→ **Task description**
Please keep to the lines below from the one with "Industrial Machinery Mechanics" through the one with "Get the latest", and restate them word for word, ends included.

== Segment start ==

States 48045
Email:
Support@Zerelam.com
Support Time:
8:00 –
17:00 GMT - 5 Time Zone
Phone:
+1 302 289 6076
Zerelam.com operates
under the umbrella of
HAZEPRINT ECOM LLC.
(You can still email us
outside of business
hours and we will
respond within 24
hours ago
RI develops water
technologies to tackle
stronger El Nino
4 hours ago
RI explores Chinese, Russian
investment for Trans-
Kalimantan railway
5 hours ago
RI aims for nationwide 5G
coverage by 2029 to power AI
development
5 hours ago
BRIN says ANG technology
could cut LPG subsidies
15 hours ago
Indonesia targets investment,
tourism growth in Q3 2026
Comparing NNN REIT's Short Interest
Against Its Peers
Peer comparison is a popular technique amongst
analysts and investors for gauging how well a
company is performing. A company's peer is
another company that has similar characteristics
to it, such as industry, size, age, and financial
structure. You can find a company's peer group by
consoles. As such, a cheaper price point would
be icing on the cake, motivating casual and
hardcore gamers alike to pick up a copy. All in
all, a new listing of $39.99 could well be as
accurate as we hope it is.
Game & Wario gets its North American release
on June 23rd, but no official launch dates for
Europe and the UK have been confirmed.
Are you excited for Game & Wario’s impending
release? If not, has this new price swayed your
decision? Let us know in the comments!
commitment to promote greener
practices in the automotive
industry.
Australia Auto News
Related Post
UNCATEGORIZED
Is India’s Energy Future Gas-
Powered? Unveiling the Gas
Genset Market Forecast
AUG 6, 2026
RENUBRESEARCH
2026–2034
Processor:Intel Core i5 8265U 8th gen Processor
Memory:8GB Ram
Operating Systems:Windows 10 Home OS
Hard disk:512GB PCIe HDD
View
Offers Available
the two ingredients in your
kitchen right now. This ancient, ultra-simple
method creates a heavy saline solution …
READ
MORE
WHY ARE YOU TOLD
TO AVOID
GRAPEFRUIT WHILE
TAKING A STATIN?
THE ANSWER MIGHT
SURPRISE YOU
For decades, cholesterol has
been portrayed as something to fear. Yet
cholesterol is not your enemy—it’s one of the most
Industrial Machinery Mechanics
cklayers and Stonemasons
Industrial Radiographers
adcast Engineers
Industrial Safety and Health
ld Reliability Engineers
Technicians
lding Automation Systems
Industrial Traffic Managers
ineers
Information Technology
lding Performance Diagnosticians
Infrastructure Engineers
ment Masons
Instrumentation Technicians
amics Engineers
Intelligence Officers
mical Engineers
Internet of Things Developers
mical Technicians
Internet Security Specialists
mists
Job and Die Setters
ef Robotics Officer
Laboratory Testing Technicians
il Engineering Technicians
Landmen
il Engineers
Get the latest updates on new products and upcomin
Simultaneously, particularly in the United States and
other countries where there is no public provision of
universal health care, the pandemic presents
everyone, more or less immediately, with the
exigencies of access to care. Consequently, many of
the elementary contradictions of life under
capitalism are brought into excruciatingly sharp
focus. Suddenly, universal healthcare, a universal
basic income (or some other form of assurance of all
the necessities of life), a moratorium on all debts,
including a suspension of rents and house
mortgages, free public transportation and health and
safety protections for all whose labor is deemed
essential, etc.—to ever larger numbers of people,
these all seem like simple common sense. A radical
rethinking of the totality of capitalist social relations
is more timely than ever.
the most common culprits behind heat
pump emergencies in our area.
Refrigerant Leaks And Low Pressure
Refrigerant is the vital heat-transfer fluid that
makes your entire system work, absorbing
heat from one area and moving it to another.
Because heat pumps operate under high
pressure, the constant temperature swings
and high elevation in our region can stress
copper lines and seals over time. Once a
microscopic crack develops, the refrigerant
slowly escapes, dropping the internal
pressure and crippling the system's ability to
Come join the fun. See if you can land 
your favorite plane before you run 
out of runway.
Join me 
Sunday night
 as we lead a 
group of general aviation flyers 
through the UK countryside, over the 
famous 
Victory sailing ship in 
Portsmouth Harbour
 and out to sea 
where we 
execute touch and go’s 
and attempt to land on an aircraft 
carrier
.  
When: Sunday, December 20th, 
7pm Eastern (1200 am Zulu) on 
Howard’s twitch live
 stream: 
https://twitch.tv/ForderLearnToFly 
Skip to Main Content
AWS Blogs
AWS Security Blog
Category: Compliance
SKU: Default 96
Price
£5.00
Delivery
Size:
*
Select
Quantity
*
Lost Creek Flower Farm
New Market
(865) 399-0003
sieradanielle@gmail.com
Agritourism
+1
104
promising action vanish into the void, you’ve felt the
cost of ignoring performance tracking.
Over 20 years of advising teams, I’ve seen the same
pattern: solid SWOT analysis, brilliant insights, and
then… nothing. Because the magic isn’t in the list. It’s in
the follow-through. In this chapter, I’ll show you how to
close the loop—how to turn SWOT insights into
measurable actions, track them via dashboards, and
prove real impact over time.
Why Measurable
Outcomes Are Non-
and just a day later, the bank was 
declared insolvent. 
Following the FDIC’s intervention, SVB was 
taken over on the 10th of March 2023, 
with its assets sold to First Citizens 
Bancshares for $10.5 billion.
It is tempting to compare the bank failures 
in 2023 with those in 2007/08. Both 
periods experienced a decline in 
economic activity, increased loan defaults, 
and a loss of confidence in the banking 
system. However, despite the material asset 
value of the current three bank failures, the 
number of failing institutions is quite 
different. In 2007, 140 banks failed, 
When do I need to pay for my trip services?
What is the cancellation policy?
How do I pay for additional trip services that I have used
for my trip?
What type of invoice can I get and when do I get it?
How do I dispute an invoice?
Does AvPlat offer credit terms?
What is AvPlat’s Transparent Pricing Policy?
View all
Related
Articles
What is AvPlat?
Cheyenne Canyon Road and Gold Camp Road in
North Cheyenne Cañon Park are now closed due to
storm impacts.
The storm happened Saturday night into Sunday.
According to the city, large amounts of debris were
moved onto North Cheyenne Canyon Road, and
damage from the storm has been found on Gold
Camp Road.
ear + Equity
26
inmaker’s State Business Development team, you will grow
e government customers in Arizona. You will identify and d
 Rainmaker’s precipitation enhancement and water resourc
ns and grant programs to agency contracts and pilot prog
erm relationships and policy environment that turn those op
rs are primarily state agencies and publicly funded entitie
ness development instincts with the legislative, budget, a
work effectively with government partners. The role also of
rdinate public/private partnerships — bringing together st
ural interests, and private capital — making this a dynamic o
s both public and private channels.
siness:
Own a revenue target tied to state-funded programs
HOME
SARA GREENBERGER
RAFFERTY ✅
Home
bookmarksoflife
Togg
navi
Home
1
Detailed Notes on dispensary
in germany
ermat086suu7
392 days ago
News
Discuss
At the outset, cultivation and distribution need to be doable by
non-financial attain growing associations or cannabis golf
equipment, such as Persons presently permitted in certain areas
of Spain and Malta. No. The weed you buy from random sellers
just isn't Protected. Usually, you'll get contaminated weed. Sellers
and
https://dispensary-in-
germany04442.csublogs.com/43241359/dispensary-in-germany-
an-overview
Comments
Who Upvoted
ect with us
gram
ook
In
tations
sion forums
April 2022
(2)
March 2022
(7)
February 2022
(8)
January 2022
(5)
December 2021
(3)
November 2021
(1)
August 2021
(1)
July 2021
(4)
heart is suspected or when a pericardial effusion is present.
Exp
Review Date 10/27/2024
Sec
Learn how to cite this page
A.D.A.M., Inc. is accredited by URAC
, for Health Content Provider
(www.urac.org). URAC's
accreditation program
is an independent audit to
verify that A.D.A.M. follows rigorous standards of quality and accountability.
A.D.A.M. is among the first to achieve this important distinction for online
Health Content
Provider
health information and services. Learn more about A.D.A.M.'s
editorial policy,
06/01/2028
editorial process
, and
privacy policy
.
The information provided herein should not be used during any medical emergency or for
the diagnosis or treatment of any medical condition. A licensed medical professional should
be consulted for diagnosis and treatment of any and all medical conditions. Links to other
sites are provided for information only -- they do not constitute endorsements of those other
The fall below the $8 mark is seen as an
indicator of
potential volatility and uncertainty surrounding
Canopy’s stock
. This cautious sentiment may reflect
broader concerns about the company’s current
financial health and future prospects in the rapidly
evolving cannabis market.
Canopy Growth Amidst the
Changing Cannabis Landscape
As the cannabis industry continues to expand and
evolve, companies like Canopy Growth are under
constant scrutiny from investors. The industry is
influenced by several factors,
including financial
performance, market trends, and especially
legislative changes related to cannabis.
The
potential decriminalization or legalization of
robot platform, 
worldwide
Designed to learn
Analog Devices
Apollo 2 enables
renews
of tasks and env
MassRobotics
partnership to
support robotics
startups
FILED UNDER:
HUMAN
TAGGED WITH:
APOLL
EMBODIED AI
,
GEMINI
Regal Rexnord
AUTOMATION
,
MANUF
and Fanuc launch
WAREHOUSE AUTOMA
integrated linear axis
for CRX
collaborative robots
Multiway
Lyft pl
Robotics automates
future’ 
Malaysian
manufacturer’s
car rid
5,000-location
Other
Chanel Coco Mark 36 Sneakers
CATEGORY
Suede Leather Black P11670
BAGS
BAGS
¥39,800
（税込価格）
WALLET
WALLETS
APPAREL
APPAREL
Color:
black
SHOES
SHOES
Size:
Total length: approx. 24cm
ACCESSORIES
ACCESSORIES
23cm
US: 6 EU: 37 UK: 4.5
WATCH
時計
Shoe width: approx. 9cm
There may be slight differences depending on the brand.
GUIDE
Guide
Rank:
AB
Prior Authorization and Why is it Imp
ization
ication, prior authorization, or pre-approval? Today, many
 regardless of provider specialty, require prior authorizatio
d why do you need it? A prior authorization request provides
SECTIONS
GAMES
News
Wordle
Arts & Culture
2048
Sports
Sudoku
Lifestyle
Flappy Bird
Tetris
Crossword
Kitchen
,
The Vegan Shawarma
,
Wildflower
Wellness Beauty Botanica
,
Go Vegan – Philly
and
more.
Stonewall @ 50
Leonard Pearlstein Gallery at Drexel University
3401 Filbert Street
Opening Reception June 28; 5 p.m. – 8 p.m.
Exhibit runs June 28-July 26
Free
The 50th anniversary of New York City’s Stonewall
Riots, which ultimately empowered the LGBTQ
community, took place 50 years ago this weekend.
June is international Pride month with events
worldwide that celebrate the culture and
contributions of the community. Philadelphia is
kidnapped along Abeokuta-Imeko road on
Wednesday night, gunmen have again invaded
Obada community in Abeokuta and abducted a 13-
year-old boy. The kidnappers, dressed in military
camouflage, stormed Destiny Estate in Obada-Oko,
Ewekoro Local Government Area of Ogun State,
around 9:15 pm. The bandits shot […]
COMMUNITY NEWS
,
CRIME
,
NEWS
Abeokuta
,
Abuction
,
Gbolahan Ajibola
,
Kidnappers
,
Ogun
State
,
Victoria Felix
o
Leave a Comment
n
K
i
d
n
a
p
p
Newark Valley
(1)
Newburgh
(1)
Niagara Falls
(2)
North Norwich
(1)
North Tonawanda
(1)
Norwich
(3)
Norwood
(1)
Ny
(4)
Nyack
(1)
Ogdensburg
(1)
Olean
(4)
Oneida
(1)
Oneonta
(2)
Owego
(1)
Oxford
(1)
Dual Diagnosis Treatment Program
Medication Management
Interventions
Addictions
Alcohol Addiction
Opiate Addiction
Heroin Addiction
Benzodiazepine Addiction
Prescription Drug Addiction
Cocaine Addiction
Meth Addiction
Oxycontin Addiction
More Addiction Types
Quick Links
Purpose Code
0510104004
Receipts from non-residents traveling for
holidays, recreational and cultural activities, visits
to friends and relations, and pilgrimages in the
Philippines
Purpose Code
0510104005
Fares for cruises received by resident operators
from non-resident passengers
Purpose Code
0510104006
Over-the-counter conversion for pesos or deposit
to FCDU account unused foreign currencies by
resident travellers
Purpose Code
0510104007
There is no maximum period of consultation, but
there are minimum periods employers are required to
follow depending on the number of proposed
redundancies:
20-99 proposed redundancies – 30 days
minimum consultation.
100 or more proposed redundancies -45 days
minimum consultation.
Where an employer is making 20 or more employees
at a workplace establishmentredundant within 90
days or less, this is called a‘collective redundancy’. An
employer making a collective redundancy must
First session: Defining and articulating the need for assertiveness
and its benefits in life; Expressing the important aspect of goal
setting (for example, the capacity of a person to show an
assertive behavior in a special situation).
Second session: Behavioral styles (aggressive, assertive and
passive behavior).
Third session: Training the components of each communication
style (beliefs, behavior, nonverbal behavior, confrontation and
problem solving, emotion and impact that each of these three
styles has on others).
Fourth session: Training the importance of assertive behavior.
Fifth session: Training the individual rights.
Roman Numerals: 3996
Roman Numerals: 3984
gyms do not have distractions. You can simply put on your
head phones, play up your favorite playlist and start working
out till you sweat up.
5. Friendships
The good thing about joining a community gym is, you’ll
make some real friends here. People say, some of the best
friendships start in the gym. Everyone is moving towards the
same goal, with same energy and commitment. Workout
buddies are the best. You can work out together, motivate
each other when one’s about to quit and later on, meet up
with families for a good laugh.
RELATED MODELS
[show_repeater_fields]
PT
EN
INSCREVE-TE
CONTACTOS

== Segment end ==

→ **Result**
Industrial Machinery Mechanics
cklayers and Stonemasons
Industrial Radiographers
adcast Engineers
Industrial Safety and Health
ld Reliability Engineers
Technicians
lding Automation Systems
Industrial Traffic Managers
ineers
Information Technology
lding Performance Diagnosticians
Infrastructure Engineers
ment Masons
Instrumentation Technicians
amics Engineers
Intelligence Officers
mical Engineers
Internet of Things Developers
mical Technicians
Internet Security Specialists
mists
Job and Die Setters
ef Robotics Officer
Laboratory Testing Technicians
il Engineering Technicians
Landmen
il Engineers
Get the latest updates on new products and upcomin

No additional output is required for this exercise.